Restart network services (sudo service networking restart
) and all should work … unless you don’t have a /etc/network/interfaces
file, which I didn’t! Somehow it had disappeared. So I created one, with this incantation:
auto lo
iface lo inet loopback
iface eth0 inet dhcp
allow-hotplug wlan0
iface wlan0 inet dhcp
pre-up wpa_supplicant -B -Dwext -i wlan0 -c/etc/wpa_supplicant/wpa_supplicant.conf
post-down killall -q wpa_supplicant
(That’s a tab for indentation there, in case it matters. The pre-up line should be all on the same line, it’s -c/etc/wpa...
, but some formatting thing is messing up the display here.)
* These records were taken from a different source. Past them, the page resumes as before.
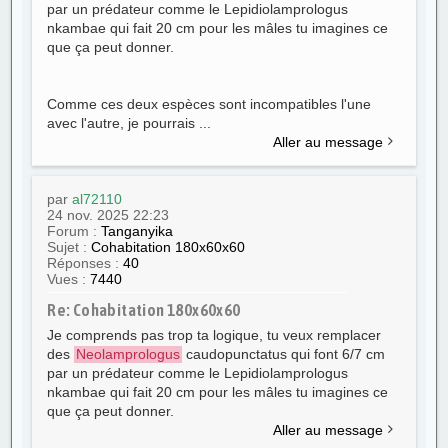
par un prédateur comme le Lepidiolamprologus
nkambae qui fait 20 cm pour les mâles tu imagines ce
que ça peut donner.
Comme ces deux espèces sont incompatibles l'une
avec l'autre, je pourrais ...
Aller au message
par
al72110
24 nov. 2025 22:23
Forum :
Tanganyika
Sujet :
Cohabitation 180x60x60
Réponses :
40
Vues :
7440
Re: Cohabitation 180x60x60
Je comprends pas trop ta logique, tu veux remplacer
des
Neolamprologus
caudopunctatus qui font 6/7 cm
par un prédateur comme le Lepidiolamprologus
nkambae qui fait 20 cm pour les mâles tu imagines ce
que ça peut donner.
Aller au message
After rebooting it all worked, even though the network icon in the icon bar showed no connection.
Typing in your password means it’s in your history, which means it’s in a file on the system. That’s insecure. The easiest way to clear that out is to wipe your history:
history -c
But you can also just wipe out the one line by finding just which one it is, for example:
$ history | grep openssl
118 echo -n 'password_in_plaintext' | iconv -t utf16le | openssl md4 > hash.txt
$ history -d 118
But when you’re on the network you should install xsel:
sudo apt-get install xsel
Now next time you can run
echo -n 'password_in_plaintext' | iconv -t utf16le | openssl md4 | xsel -b
This puts the hashed password into the X clipboard, where it’s easier to paste. You’ll still want to wipe it from your history.
Why the Pi doesn’t support this kind of network out of the box, I don’t know, but I hope they add it. Nevertheless, the Pi is marvellous little thing.